**Exercise details:** The answer must consist of every line below that contains the word "least".

**Given records:**
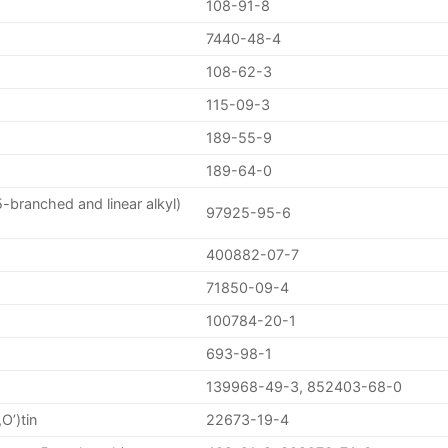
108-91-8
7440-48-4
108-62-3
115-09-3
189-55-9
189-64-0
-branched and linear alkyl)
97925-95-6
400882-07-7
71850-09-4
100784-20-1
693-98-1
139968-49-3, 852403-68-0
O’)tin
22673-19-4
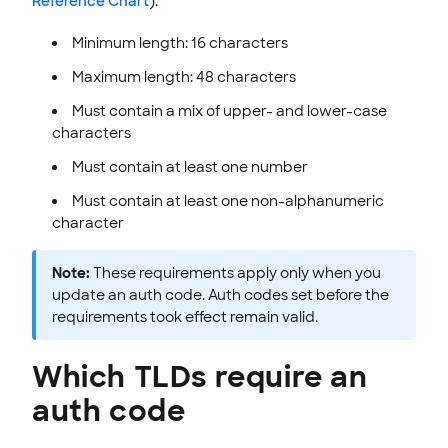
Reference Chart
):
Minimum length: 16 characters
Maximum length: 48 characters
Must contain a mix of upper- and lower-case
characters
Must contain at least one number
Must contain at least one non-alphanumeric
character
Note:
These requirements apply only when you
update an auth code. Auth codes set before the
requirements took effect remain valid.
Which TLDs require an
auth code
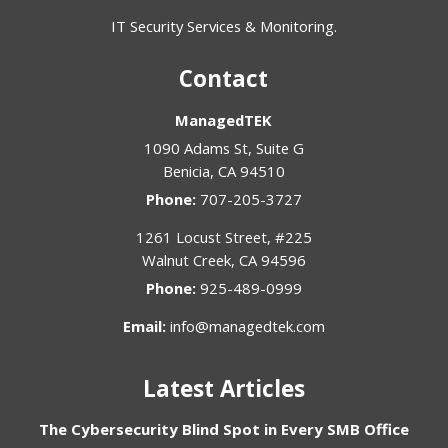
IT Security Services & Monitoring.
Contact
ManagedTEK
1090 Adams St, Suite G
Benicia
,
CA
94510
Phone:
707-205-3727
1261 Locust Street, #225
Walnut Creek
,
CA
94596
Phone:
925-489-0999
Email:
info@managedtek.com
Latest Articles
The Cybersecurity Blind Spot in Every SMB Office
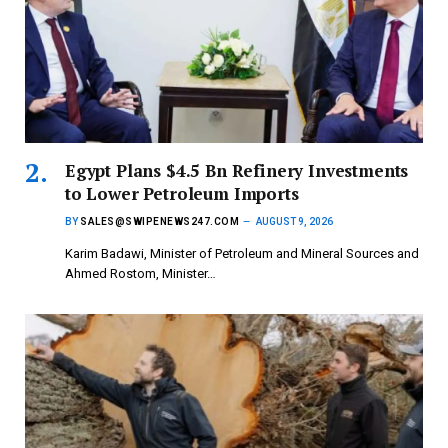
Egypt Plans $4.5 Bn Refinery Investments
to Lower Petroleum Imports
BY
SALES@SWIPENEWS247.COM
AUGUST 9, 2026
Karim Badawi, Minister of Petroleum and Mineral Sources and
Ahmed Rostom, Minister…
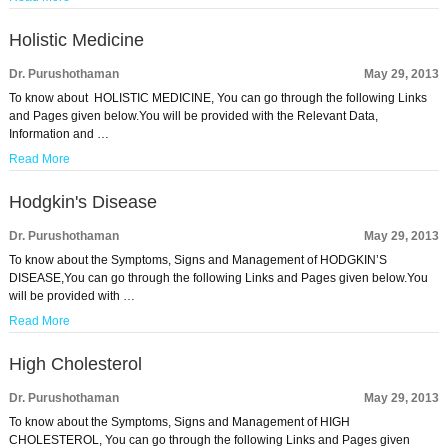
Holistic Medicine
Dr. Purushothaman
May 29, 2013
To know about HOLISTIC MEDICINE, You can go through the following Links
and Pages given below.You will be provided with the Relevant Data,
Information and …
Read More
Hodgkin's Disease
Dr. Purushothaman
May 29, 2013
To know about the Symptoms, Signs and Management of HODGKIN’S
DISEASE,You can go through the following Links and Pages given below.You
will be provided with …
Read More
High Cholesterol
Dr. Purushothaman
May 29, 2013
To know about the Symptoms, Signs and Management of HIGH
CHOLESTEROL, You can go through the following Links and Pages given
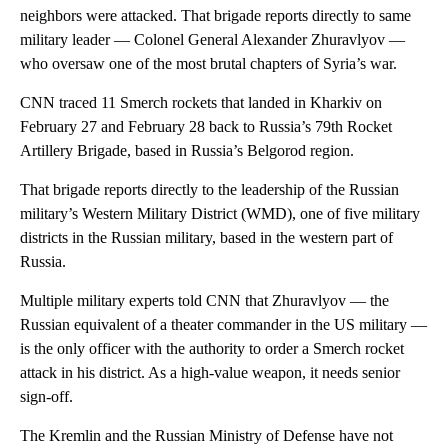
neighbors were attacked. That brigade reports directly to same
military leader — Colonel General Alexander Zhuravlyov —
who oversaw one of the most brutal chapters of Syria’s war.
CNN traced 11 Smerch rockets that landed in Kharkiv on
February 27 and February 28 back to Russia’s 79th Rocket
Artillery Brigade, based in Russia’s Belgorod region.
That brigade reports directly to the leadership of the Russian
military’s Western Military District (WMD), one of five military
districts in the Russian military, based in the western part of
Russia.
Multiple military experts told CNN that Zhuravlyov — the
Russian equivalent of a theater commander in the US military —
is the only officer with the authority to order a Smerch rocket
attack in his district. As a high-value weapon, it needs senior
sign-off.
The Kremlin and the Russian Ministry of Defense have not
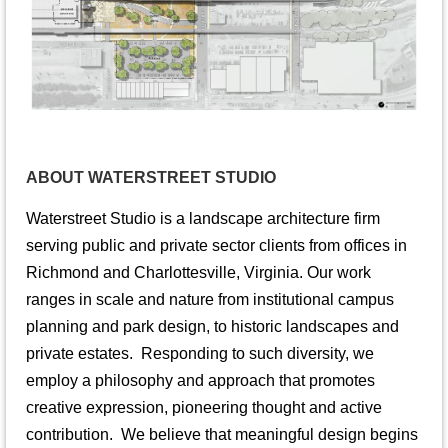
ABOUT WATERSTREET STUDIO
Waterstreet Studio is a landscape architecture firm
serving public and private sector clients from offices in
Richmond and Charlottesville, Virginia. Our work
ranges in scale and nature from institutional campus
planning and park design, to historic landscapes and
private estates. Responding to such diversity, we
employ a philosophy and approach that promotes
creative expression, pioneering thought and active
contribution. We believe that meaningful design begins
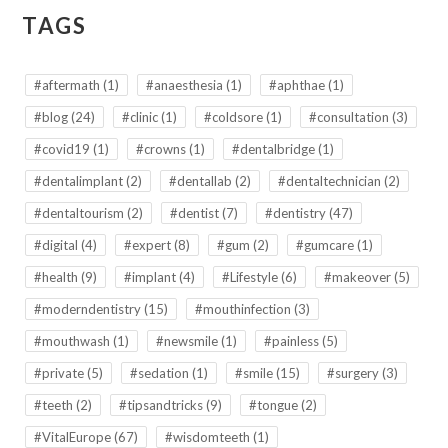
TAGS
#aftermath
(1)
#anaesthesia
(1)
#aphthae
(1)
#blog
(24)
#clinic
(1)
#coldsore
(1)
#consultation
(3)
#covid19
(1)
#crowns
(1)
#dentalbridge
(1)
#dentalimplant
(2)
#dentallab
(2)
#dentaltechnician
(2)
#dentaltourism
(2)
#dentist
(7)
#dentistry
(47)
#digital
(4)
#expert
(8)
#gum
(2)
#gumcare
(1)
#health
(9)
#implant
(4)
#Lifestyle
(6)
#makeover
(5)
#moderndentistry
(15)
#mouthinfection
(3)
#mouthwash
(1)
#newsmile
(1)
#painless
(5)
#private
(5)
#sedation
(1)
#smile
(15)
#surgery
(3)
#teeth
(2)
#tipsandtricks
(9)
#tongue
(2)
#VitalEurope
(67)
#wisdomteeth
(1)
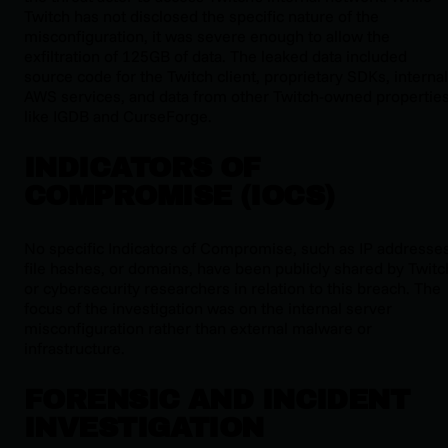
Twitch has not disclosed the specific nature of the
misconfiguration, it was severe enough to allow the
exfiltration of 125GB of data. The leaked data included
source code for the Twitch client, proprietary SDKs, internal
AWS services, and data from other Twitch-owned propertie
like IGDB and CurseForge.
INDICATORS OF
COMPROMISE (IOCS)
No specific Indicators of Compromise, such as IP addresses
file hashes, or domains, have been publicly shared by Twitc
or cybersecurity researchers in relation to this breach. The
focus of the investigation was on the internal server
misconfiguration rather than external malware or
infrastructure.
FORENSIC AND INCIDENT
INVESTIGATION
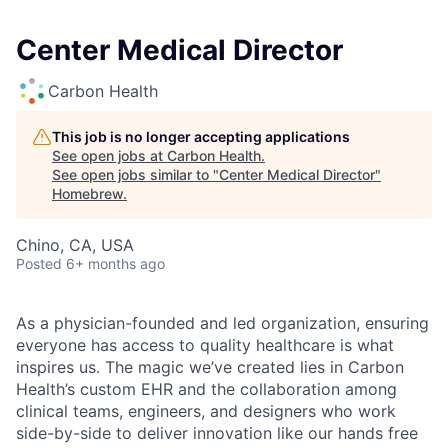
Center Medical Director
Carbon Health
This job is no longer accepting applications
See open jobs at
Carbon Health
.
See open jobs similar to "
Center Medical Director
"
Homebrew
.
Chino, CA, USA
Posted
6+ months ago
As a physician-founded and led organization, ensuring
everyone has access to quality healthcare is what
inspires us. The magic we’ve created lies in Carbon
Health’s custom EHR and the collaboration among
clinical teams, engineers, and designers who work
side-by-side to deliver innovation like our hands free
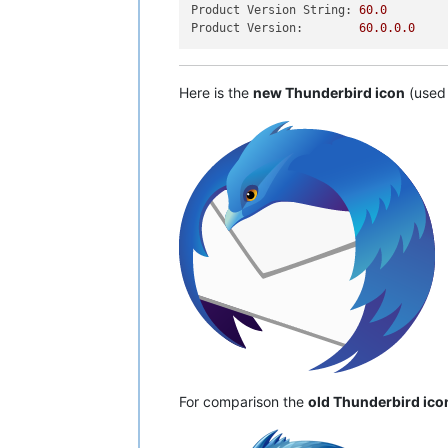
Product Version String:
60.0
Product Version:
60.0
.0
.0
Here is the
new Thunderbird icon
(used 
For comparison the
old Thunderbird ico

**Reply:**
Must contain at least one number
Must contain at least one non-alphanumeric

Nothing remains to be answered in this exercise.